03 Sep How to Cover Payroll When Cash Flow Is Low
One of the most important promises that small business owners make is to pay their employees on time. Covering payroll may not always be simple, but it’s vital to the business’s well-being because employees who get paid late don’t stick around.
However, when cash flow is low or irregular, you’re bound to have trouble issuing funds on time. How can you avoid stiffing your staff or defaulting on your other financial obligations when the people who owe you don’t pay on time?
This is where exploring forms of short-term financing comes in handy, and there are a number of different lending options.
How can financing help me cover payroll?
There are a few different reasons why your cash flow might be low, even if business is going well. Your customers may not be paying your invoices in a timely fashion, or you might have made a bulk purchase on materials for inventory.
There are times when your business cash flow will be low, and that’s okay—it’s a part of running your business. You can make adjustments to your business model by offering early payment discounts to your clients or building up a cash reserve to help you deal with unexpected cash flow issues.
But suppose you find that you are continually skirting the line between positive and negative cash flow or constantly running in the red. In that case, it’s time to either drastically cut costs or explore your financing options.
Cutting costs where you can should be your first step, but when covering payroll is at risk, you may need to look into adding some additional funds in the form of a business loan.
What are your financing options?
- A business line of credit
A line of credit is a revolving pool of funds that a business can draw on as needed. Though similar to credit cards, credit lines typically have larger spending limits, lower annual percentage rates (APRs), and access to cash.
If you often find yourself dealing with cash flow problems that affect not just payroll but other expenses, a line of credit is an excellent choice. You can usually use your funds for whatever you need—they won’t be explicitly earmarked for payroll. And you only pay interest on what you’ve withdrawn.

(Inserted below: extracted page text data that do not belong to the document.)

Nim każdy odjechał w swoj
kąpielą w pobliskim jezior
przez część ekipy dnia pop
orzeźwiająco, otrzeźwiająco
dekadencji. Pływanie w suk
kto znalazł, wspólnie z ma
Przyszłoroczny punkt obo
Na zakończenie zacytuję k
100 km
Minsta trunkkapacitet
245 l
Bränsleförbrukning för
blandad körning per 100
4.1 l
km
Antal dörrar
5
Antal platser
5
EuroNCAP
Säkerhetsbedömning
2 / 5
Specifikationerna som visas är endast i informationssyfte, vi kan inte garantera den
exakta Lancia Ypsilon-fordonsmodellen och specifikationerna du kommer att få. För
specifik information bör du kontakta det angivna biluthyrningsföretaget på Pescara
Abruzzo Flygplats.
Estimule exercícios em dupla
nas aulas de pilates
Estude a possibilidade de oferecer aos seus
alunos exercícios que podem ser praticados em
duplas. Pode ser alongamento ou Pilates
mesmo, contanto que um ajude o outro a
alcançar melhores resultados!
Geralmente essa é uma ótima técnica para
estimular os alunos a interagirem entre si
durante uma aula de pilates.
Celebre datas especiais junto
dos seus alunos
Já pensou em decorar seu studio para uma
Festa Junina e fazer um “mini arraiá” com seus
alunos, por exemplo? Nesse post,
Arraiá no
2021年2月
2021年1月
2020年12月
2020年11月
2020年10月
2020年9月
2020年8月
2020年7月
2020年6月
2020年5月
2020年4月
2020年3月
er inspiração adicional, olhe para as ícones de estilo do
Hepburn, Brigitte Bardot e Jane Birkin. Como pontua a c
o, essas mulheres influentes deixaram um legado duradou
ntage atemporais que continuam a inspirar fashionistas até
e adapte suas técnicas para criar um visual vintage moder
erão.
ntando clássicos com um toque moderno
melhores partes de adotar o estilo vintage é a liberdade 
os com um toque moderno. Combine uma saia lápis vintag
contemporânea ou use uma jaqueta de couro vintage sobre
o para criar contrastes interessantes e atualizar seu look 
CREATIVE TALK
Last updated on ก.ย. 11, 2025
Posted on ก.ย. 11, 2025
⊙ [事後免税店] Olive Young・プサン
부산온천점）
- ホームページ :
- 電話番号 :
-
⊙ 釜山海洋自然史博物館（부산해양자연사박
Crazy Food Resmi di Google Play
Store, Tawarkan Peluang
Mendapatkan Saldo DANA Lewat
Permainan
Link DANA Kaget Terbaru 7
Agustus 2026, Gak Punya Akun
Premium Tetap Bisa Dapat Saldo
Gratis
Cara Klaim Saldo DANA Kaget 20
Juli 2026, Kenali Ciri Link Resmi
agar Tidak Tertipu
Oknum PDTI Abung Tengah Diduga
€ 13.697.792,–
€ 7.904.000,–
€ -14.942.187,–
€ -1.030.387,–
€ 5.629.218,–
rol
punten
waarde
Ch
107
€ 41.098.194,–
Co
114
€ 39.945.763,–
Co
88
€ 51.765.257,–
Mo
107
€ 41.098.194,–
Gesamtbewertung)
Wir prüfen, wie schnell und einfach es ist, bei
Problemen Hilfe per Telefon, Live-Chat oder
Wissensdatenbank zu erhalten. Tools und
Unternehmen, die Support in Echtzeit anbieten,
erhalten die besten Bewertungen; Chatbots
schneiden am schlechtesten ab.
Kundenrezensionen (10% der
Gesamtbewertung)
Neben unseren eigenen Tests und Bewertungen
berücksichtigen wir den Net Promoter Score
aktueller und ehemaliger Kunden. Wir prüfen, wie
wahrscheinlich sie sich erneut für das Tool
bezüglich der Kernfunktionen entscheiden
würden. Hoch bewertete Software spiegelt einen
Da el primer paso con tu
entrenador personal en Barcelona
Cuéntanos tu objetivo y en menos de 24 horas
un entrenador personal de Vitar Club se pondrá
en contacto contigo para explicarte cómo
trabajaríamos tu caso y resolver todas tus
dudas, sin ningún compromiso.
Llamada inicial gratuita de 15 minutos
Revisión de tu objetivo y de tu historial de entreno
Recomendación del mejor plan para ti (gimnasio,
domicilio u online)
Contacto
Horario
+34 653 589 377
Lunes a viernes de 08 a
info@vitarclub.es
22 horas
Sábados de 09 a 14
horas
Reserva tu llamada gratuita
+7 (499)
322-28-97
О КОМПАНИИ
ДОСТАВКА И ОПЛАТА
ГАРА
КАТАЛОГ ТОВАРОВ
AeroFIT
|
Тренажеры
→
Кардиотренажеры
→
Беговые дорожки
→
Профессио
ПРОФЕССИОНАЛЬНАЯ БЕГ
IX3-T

The main downside is that you need to establish your credibility as a business, demonstrating a history of steady revenue, offering paperwork, and potentially even advancing collateral to secure the deal.
- Invoice financing or factoring
If you have a new business, less-than-stellar credit, and find that unpaid invoices are your largest source of cash flow irregularity. In that case, invoice financing can be a more obtainable option than a line of credit or term loan.
When you finance an invoice, lenders give you about 85% of the total invoice, holding the other 15% until your client pays up—minus a fee for their services, which can vary based on how long your client waited to pay. No additional collateral is needed: Your invoice secures the loan.
The downsides of this option are that it’s usually more expensive than a standard loan and that the fees will depend on how long it takes for the invoice to be paid, which can prove to be quite costly.
- Payroll financing
Payroll financing is a short-term, unsecured loan specifically for payroll. It is essentially a Line of Credit that businesses can draw against to cover payroll, and like a line of credit, you only pay interest on what you’ve withdrawn. At the same time, it is easier to qualify for than a Line of Credit or Invoice factoring.
When processing payroll, businesses can draw funds not exceeding the net cash requirement for that particular payroll run.
The downside of this option is that it can only be used for payroll and is very short term; some lenders require it to be repaid in 30 days.
Ideally, every business should get a Line of Credit; it is the cheapest and most convenient option. However, not every company has the credit history for a line of credit. If you find yourself in a cash flow crunch occasionally and need a temporary infusion of funds to smooth things over, payroll financing is your best option. But if you need the money for a more extended period or find yourself constantly running thin on cash flow due to outstanding invoices, invoice financing is probably what you need.
A final word
In a perfect world, you’d never be in a position where you choose between compensating your employees or yourself or paying off your utility bill or your suppliers. Small business owners know how difficult balancing cash flow can be and how often these issues arise. If outside financing helps you cover these costs while keeping your employees happy and your business healthy, it’s worth seeing what options make sense for you.